Contaminated Cargo Happens
During a joint survey with Harden Marine Associates we noted the following; while offloading cement powder in bulk from this cargo vessel, the unloading arm (red arrow), which functions as an auger (giant Archimedes screw) and vacuum arrangement sucking up about 500 tons of cement powder an hour, malfunctioned.
This is the business end of the unloading arm, the opening at the suction end is approximately 3 feet in diameter. The cement powder is vacuumed from the hold into a series of large pressure tanks and then blown into silos, seen on the right of the photo.
It was found that the auger had been jammed by a piece of corroded steel, the source of which was initially a mystery.
A review of the ship's records revealed that, prior to loading the cement cargo in Greece, a load of scrap metal had been transported from the U.K. to Turkey. Prudently, the cement company had ordered a "Hold's Cleanliness Inspection" prior to loading the cement and contracted an established local cargo survey company for the task which was completed and an inspection report provided stating that the holds were examined and found to be
"... washed clean and dry, free from previous cargo residues and other foreign matter...".
However, our survey found several pieces of apparent scrap metal, similar to the piece which had lodged in the unloading arm, on the coaming of the No. 3 hold.
Additionally, we found that the "Hold's Cleanliness Inspection" had been accomplished by one surveyor who inspected Hold Nos. 1, 2, 4 & 5 in a 90 minute time frame (22.5 minutes/hold) and Hold No. 3, the following day, which took 25 minutes to inspect.

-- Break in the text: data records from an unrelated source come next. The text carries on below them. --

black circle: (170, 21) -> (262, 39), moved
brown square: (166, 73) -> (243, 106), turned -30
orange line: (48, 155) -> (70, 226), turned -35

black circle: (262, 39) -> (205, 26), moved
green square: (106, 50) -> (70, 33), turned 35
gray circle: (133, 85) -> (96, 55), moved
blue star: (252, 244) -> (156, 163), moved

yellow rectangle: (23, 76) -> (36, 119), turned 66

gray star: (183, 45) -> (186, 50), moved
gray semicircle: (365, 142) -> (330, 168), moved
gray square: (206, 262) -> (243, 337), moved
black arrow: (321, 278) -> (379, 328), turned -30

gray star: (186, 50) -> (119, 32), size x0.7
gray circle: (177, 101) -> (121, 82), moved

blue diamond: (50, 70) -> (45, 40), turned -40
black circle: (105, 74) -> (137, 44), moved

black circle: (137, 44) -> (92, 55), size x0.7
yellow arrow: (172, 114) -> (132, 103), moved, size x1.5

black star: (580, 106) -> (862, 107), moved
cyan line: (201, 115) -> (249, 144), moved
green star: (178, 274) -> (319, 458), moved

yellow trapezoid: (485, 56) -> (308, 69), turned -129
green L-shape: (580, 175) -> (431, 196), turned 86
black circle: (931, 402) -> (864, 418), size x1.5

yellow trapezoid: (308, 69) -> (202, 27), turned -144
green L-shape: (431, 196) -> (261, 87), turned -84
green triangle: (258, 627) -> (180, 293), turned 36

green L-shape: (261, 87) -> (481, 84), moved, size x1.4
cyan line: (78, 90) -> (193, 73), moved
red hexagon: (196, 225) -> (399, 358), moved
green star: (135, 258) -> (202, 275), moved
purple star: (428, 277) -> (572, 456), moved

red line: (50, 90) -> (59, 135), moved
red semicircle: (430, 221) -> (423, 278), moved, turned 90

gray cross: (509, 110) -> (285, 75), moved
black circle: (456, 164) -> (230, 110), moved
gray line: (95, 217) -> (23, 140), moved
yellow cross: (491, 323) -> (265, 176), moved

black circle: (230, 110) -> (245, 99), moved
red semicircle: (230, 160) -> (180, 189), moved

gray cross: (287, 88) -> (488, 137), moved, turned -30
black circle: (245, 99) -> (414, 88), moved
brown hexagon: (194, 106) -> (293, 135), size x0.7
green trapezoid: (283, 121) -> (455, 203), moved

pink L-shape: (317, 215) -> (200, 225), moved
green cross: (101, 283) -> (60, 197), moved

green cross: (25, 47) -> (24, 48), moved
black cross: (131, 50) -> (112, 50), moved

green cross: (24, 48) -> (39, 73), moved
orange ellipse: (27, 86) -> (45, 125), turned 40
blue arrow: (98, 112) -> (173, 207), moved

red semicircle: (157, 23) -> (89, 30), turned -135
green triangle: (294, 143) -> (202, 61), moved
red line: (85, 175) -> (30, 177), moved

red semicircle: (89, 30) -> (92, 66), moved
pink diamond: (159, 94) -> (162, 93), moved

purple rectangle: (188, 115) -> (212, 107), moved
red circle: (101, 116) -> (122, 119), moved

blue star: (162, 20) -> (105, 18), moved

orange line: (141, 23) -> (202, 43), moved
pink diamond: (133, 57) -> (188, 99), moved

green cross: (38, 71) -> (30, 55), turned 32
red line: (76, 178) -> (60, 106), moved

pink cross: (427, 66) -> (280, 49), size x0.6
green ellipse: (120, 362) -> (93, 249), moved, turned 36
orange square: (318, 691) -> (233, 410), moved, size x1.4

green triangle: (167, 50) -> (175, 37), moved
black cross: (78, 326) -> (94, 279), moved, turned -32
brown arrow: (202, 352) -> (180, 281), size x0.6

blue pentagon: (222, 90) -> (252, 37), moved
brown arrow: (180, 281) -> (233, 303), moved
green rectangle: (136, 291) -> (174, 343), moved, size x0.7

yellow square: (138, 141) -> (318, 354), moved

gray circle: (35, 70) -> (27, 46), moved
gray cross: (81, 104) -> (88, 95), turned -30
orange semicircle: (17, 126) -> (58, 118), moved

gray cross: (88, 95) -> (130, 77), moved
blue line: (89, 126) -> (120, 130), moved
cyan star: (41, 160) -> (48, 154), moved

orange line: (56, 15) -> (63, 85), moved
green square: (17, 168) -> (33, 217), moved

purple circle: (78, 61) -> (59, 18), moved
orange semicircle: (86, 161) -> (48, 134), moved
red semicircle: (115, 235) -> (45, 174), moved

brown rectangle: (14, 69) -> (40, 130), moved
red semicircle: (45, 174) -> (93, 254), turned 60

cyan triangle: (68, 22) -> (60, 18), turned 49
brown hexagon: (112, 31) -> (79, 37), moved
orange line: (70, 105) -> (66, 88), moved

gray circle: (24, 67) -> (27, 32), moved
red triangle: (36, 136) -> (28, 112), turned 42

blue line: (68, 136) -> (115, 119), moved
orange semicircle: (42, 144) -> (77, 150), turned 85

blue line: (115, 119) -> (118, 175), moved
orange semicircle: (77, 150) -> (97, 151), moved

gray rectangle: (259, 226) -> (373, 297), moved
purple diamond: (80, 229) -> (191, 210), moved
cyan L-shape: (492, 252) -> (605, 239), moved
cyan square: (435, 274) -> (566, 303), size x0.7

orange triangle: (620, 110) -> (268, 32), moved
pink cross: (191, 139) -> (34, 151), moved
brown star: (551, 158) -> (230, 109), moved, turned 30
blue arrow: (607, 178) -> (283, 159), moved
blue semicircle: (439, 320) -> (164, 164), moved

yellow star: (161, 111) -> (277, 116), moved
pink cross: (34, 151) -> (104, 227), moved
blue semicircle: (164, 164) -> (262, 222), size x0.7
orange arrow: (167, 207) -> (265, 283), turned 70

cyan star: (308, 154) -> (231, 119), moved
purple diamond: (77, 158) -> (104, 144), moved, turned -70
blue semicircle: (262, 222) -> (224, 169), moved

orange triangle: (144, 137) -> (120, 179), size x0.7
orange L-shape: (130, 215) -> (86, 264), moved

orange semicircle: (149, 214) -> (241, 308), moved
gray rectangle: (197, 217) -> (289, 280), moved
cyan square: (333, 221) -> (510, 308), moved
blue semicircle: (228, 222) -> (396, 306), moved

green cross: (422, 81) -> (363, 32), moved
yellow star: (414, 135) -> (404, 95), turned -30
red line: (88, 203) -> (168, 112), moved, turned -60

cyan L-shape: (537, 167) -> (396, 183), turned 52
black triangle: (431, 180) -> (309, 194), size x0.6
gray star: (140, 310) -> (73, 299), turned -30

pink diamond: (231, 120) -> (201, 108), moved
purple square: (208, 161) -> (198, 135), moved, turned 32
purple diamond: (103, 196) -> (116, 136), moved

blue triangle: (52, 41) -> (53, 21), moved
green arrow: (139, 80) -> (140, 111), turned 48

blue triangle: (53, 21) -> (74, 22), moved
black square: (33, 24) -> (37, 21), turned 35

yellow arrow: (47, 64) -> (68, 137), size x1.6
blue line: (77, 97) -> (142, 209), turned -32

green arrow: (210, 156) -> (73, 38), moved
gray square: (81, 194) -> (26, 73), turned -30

Given the scrap metal residue found on the hatch coaming and the relatively short time allotted for the hold inspections (each hold was approximately 90 feet long x 90 feet wide x 54 feet deep with internal longitudinal and transverse framing), it was our considered opinion that the "Hold's Cleanliness Inspection" had not identified pieces of scrap metal residue from the previous cargo and these contaminated the cement powder cargo and were, subsequently, ingested by the loading arm causing the jam and damage to its internal components.
Yes, stuff happens, but it doesn't necessarily have to.